About this task: All of the entries, apart from their pictures, are to be copied verbatim.
------ Input for this task
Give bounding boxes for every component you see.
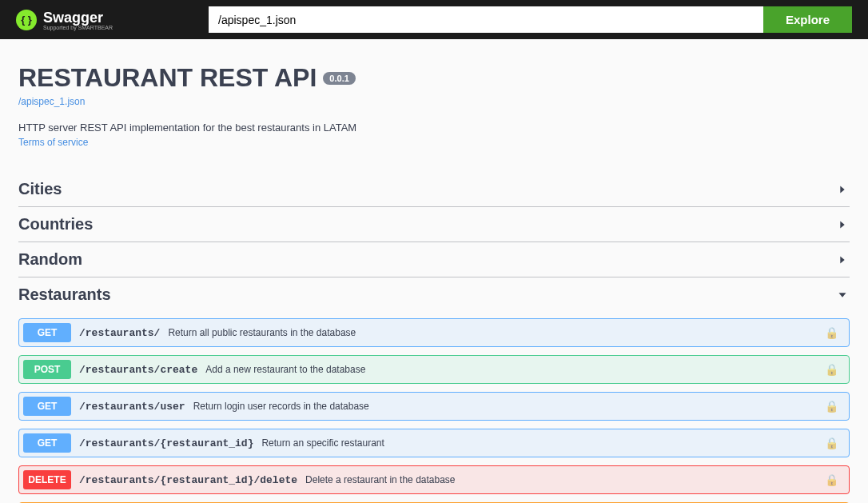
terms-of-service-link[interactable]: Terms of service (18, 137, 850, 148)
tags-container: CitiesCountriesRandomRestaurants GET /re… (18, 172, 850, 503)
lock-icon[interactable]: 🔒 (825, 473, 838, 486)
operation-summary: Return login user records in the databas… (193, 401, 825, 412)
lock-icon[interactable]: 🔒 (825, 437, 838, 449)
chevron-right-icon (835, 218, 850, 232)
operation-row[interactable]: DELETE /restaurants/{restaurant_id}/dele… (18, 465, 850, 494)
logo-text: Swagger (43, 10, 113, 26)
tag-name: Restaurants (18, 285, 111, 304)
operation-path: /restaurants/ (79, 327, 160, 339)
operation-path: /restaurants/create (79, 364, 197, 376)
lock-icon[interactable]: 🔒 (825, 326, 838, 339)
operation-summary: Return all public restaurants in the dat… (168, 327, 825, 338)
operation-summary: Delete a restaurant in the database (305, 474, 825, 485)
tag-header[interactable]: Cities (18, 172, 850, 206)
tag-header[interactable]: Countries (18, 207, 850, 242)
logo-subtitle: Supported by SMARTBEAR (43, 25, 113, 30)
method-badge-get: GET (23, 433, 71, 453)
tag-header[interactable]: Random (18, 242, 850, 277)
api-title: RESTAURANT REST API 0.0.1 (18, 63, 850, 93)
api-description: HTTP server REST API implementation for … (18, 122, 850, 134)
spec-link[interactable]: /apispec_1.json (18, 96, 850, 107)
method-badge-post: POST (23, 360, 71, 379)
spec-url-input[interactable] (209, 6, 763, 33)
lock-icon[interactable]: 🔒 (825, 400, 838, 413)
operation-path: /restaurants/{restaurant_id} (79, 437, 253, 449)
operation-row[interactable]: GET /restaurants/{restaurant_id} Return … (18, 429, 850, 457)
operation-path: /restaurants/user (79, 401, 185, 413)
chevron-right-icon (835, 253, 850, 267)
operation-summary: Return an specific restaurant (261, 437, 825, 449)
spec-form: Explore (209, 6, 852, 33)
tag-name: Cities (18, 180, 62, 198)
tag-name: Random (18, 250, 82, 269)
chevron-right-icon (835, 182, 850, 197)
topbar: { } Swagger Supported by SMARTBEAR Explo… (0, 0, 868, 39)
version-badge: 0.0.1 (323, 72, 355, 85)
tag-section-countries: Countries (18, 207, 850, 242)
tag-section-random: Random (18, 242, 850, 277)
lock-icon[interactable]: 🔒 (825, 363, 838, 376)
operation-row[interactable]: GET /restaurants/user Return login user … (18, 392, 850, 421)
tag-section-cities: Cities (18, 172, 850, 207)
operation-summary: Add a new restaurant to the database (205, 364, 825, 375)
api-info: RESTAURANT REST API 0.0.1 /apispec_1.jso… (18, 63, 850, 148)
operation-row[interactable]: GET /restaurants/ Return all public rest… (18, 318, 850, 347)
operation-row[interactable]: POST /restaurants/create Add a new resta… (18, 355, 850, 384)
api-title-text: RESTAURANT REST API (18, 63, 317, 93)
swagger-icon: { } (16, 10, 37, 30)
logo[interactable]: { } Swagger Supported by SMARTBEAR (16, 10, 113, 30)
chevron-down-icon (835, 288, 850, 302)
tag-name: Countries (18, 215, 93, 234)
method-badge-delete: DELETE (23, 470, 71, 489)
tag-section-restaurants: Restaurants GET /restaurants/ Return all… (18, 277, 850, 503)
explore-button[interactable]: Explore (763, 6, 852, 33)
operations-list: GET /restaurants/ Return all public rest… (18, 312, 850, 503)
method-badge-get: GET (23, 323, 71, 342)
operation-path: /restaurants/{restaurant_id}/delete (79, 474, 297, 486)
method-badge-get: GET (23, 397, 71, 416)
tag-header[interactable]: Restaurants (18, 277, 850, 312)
------------
Written solution:
Give bounding boxes for every component you see.
terms-of-service-link[interactable]: Terms of service (18, 137, 850, 148)
tags-container: CitiesCountriesRandomRestaurants GET /re… (18, 172, 850, 503)
lock-icon[interactable]: 🔒 (825, 473, 838, 486)
operation-summary: Return login user records in the databas… (193, 401, 825, 412)
lock-icon[interactable]: 🔒 (825, 437, 838, 449)
chevron-right-icon (835, 218, 850, 232)
operation-row[interactable]: DELETE /restaurants/{restaurant_id}/dele… (18, 465, 850, 494)
logo-text: Swagger (43, 10, 113, 26)
tag-name: Restaurants (18, 285, 111, 304)
operation-path: /restaurants/ (79, 327, 160, 339)
operation-path: /restaurants/create (79, 364, 197, 376)
lock-icon[interactable]: 🔒 (825, 326, 838, 339)
operation-summary: Return all public restaurants in the dat… (168, 327, 825, 338)
operation-summary: Delete a restaurant in the database (305, 474, 825, 485)
tag-header[interactable]: Cities (18, 172, 850, 206)
tag-header[interactable]: Countries (18, 207, 850, 242)
logo-subtitle: Supported by SMARTBEAR (43, 25, 113, 30)
method-badge-get: GET (23, 433, 71, 453)
tag-header[interactable]: Random (18, 242, 850, 277)
api-title: RESTAURANT REST API 0.0.1 (18, 63, 850, 93)
api-description: HTTP server REST API implementation for … (18, 122, 850, 134)
spec-link[interactable]: /apispec_1.json (18, 96, 850, 107)
method-badge-post: POST (23, 360, 71, 379)
spec-url-input[interactable] (209, 6, 763, 33)
lock-icon[interactable]: 🔒 (825, 400, 838, 413)
operation-path: /restaurants/{restaurant_id} (79, 437, 253, 449)
operation-row[interactable]: GET /restaurants/{restaurant_id} Return … (18, 429, 850, 457)
operation-path: /restaurants/user (79, 401, 185, 413)
chevron-right-icon (835, 253, 850, 267)
operation-summary: Return an specific restaurant (261, 437, 825, 449)
spec-form: Explore (209, 6, 852, 33)
tag-name: Cities (18, 180, 62, 198)
tag-name: Random (18, 250, 82, 269)
chevron-right-icon (835, 182, 850, 197)
topbar: { } Swagger Supported by SMARTBEAR Explo… (0, 0, 868, 39)
version-badge: 0.0.1 (323, 72, 355, 85)
tag-section-countries: Countries (18, 207, 850, 242)
tag-section-random: Random (18, 242, 850, 277)
lock-icon[interactable]: 🔒 (825, 363, 838, 376)
operation-row[interactable]: GET /restaurants/user Return login user … (18, 392, 850, 421)
tag-section-cities: Cities (18, 172, 850, 207)
operation-summary: Add a new restaurant to the database (205, 364, 825, 375)
api-info: RESTAURANT REST API 0.0.1 /apispec_1.jso… (18, 63, 850, 148)
operation-row[interactable]: GET /restaurants/ Return all public rest… (18, 318, 850, 347)
operation-row[interactable]: POST /restaurants/create Add a new resta… (18, 355, 850, 384)
api-title-text: RESTAURANT REST API (18, 63, 317, 93)
swagger-icon: { } (16, 10, 37, 30)
logo[interactable]: { } Swagger Supported by SMARTBEAR (16, 10, 113, 30)
chevron-down-icon (835, 288, 850, 302)
tag-name: Countries (18, 215, 93, 234)
method-badge-delete: DELETE (23, 470, 71, 489)
tag-section-restaurants: Restaurants GET /restaurants/ Return all… (18, 277, 850, 503)
explore-button[interactable]: Explore (763, 6, 852, 33)
operations-list: GET /restaurants/ Return all public rest… (18, 312, 850, 503)
method-badge-get: GET (23, 323, 71, 342)
operation-path: /restaurants/{restaurant_id}/delete (79, 474, 297, 486)
method-badge-get: GET (23, 397, 71, 416)
tag-header[interactable]: Restaurants (18, 277, 850, 312)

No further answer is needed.